Julien Nioche commented on NUTCH-207:
-------------------------------------

Am starting to think that the cleanest way to implement this would be to make some radical changes to the way the Fetcher works and use the Executor framework. The ThreadPoolExecutor is quite a nice fit for that as it defines a max number of threads to use but would require changing the logic in the Fetcher and get the queues to push the tasks to the Executor instead of having the FetcherThreads polling them for work.

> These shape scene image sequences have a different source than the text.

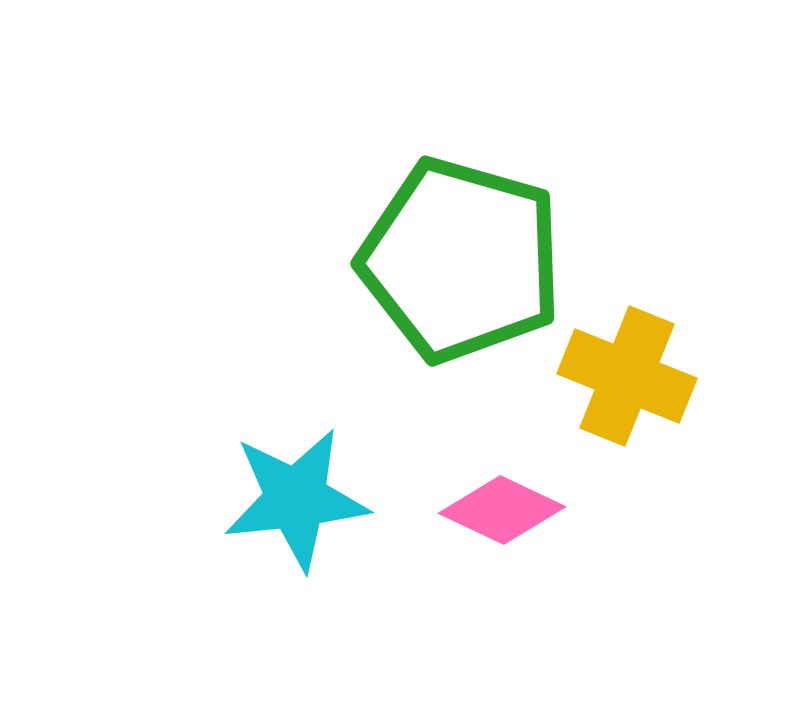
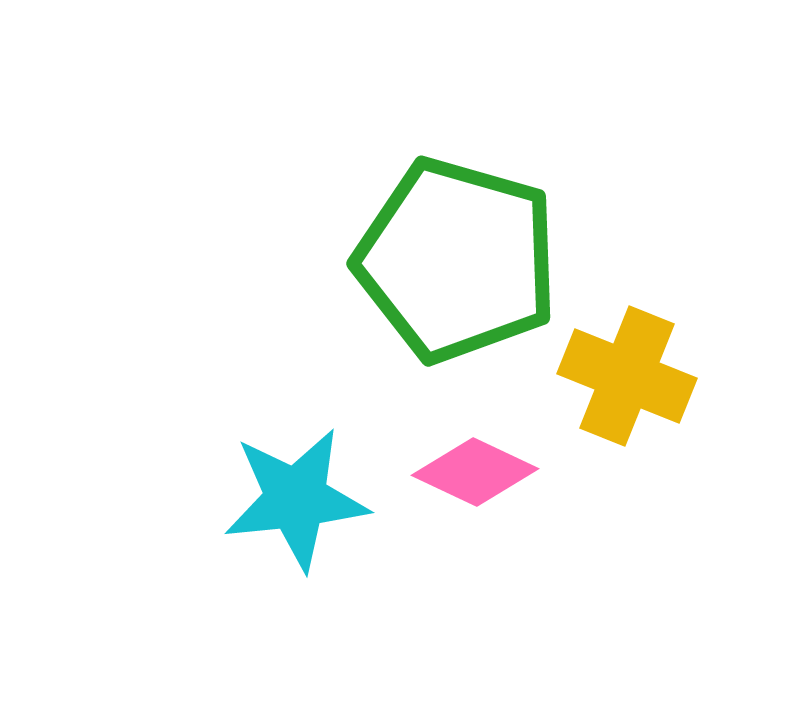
green pentagon: moved 4 px left
pink diamond: moved 27 px left, 38 px up
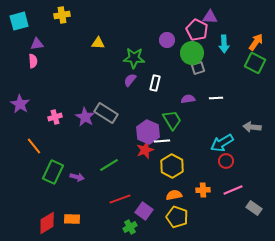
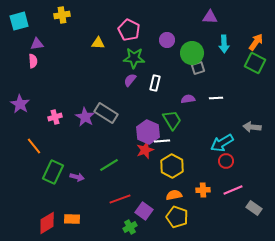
pink pentagon at (197, 30): moved 68 px left
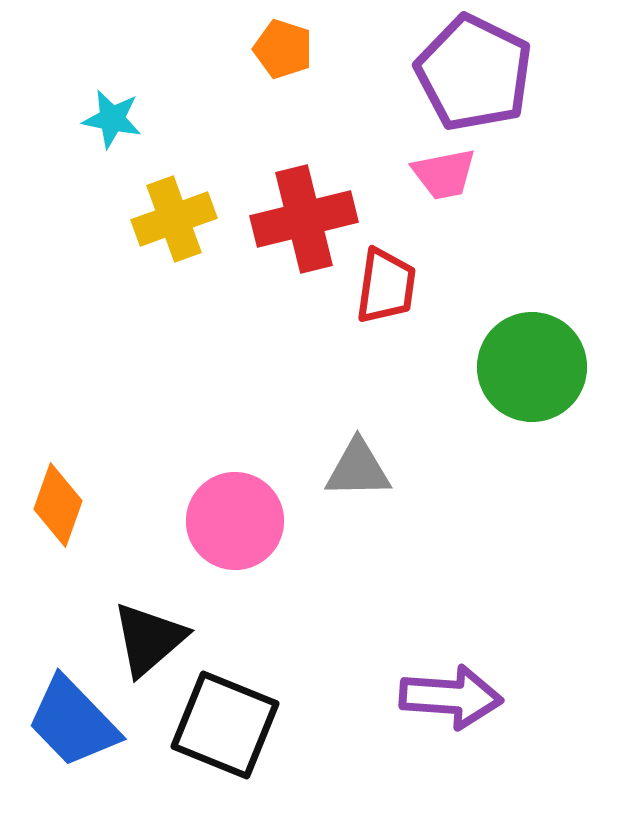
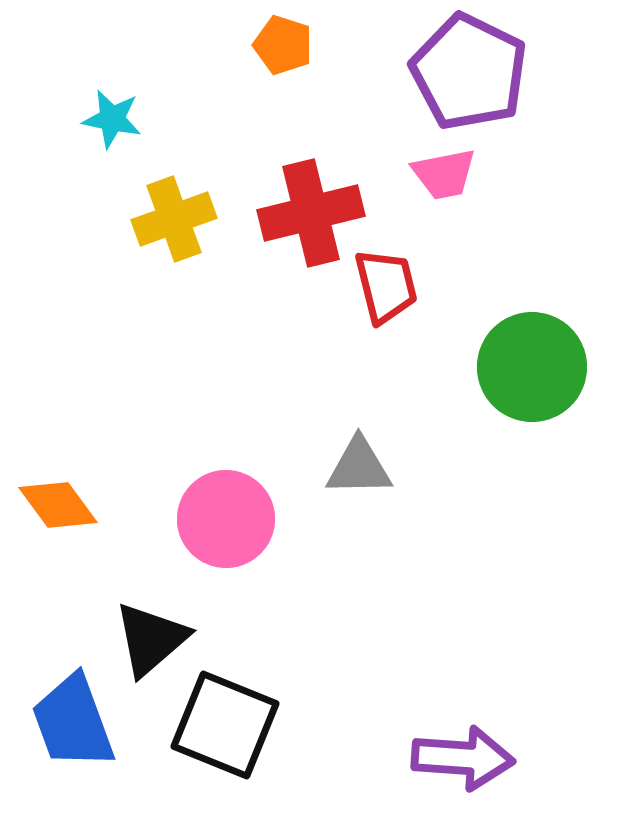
orange pentagon: moved 4 px up
purple pentagon: moved 5 px left, 1 px up
red cross: moved 7 px right, 6 px up
red trapezoid: rotated 22 degrees counterclockwise
gray triangle: moved 1 px right, 2 px up
orange diamond: rotated 56 degrees counterclockwise
pink circle: moved 9 px left, 2 px up
black triangle: moved 2 px right
purple arrow: moved 12 px right, 61 px down
blue trapezoid: rotated 24 degrees clockwise
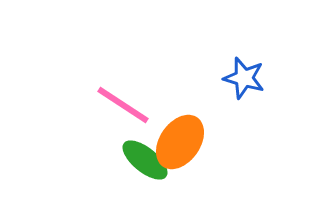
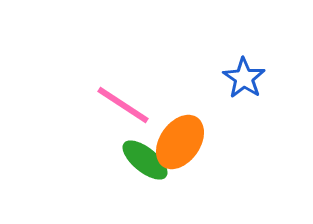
blue star: rotated 18 degrees clockwise
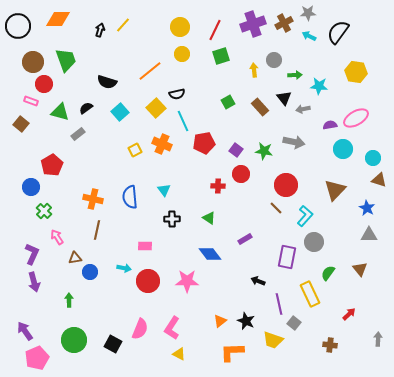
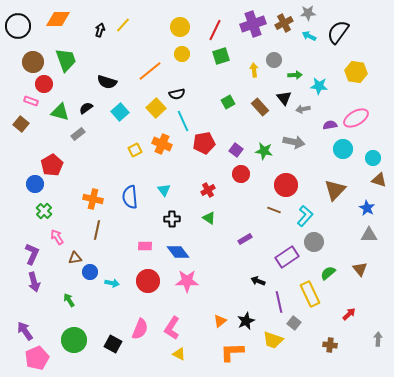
red cross at (218, 186): moved 10 px left, 4 px down; rotated 32 degrees counterclockwise
blue circle at (31, 187): moved 4 px right, 3 px up
brown line at (276, 208): moved 2 px left, 2 px down; rotated 24 degrees counterclockwise
blue diamond at (210, 254): moved 32 px left, 2 px up
purple rectangle at (287, 257): rotated 45 degrees clockwise
cyan arrow at (124, 268): moved 12 px left, 15 px down
green semicircle at (328, 273): rotated 14 degrees clockwise
green arrow at (69, 300): rotated 32 degrees counterclockwise
purple line at (279, 304): moved 2 px up
black star at (246, 321): rotated 24 degrees clockwise
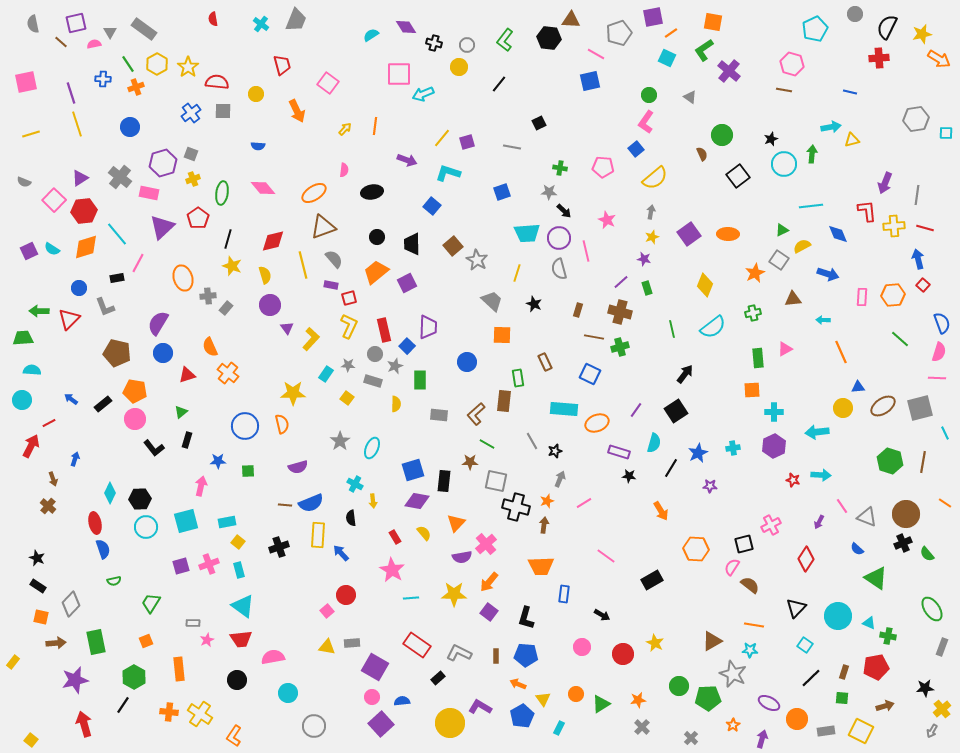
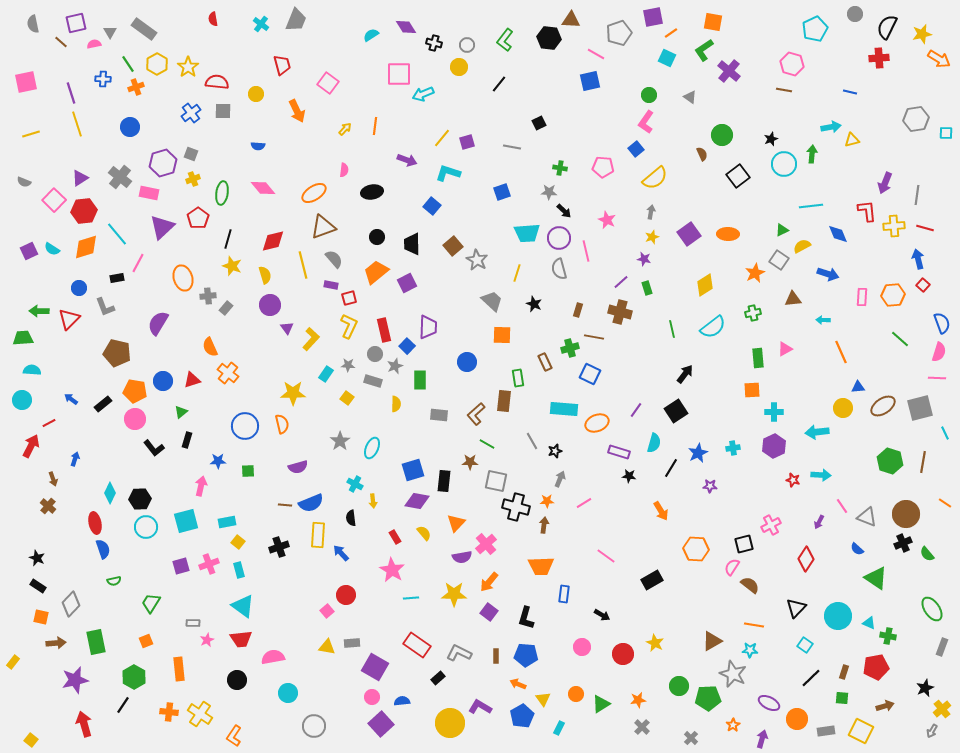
yellow diamond at (705, 285): rotated 35 degrees clockwise
green cross at (620, 347): moved 50 px left, 1 px down
blue circle at (163, 353): moved 28 px down
red triangle at (187, 375): moved 5 px right, 5 px down
orange star at (547, 501): rotated 16 degrees clockwise
black star at (925, 688): rotated 18 degrees counterclockwise
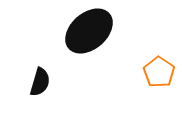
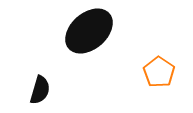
black semicircle: moved 8 px down
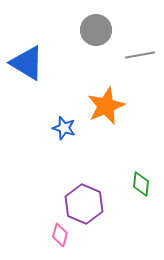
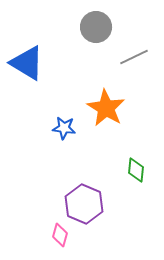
gray circle: moved 3 px up
gray line: moved 6 px left, 2 px down; rotated 16 degrees counterclockwise
orange star: moved 2 px down; rotated 18 degrees counterclockwise
blue star: rotated 10 degrees counterclockwise
green diamond: moved 5 px left, 14 px up
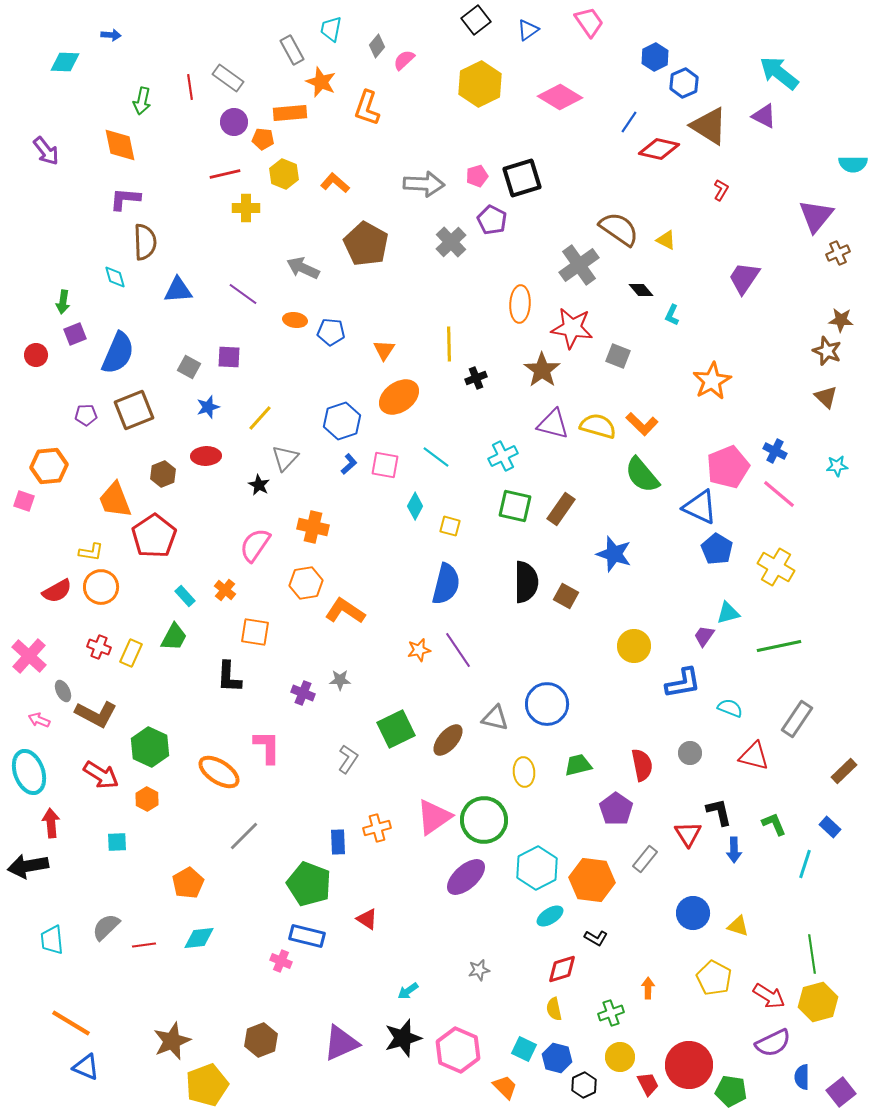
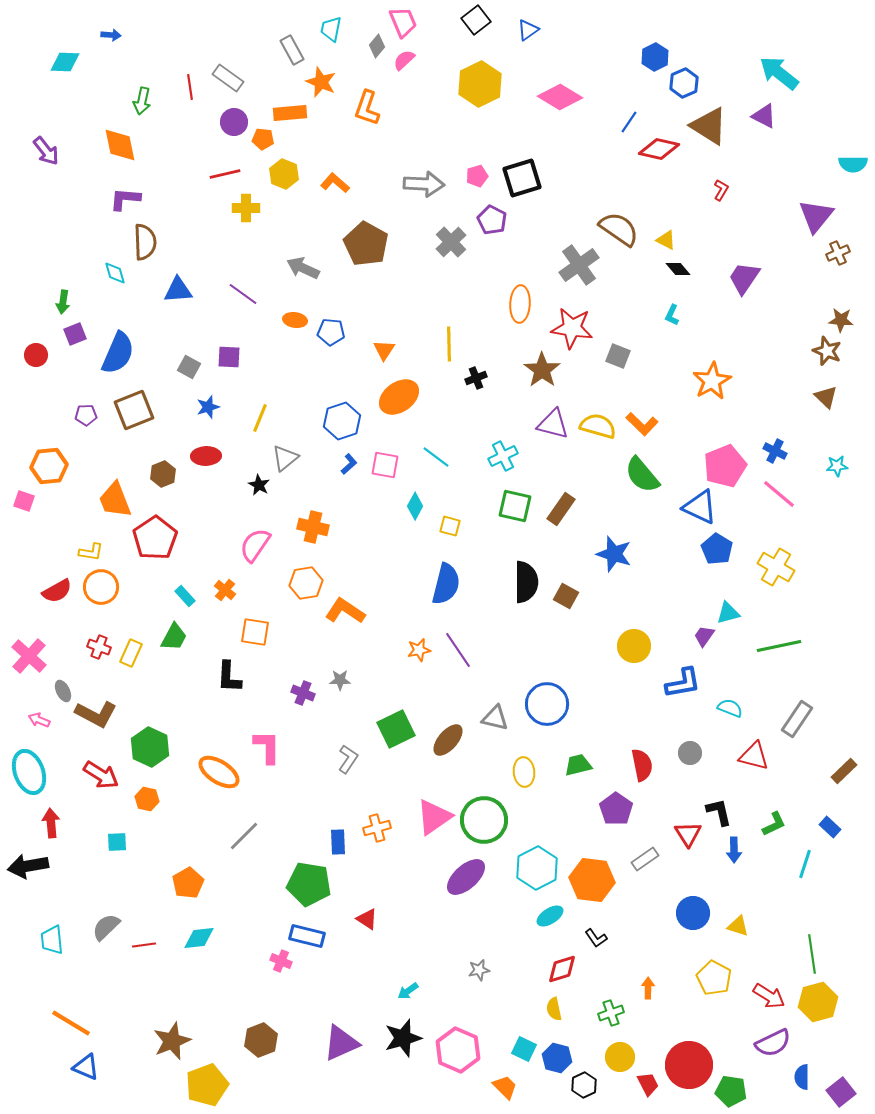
pink trapezoid at (589, 22): moved 186 px left; rotated 12 degrees clockwise
cyan diamond at (115, 277): moved 4 px up
black diamond at (641, 290): moved 37 px right, 21 px up
yellow line at (260, 418): rotated 20 degrees counterclockwise
gray triangle at (285, 458): rotated 8 degrees clockwise
pink pentagon at (728, 467): moved 3 px left, 1 px up
red pentagon at (154, 536): moved 1 px right, 2 px down
orange hexagon at (147, 799): rotated 15 degrees counterclockwise
green L-shape at (774, 824): rotated 88 degrees clockwise
gray rectangle at (645, 859): rotated 16 degrees clockwise
green pentagon at (309, 884): rotated 12 degrees counterclockwise
black L-shape at (596, 938): rotated 25 degrees clockwise
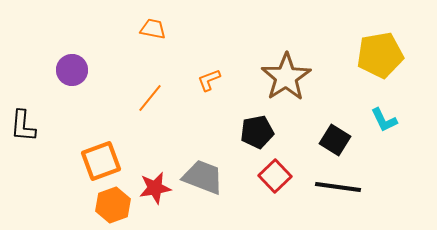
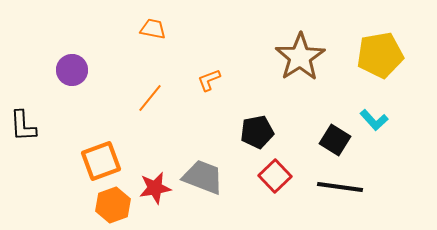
brown star: moved 14 px right, 20 px up
cyan L-shape: moved 10 px left; rotated 16 degrees counterclockwise
black L-shape: rotated 8 degrees counterclockwise
black line: moved 2 px right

Will probably open a new issue for this. 

> Bandwidth target for fetcher rather than a thread count
> -------------------------------------------------------
>
>                 Key: NUTCH-207
>                 URL: https://issues.apache.org/jira/browse/NUTCH-207
>             Project: Nutch
>          Issue Type: New Feature
>          Components: fetcher
>    Affects Versions: 0.8
>            Reporter: Rod Taylor
>            Assignee: Julien Nioche
>             Fix For: 1.9
>
>         Attachments: ratelimit.patch
>
>
> Increases or decreases the number of threads from the starting value (fetcher.threads.fetch) up to a maximum (fetcher.threads.maximum) to achieve a target bandwidth (fetcher.threads.bandwidth).
> It seems to be able to keep within 10% of the target bandwidth even when large numbers of errors are found or when a number of large pages is run across.
> To achieve more accurate tracking Nutch should keep track of protocol overhead as well as the volume of pages downloaded.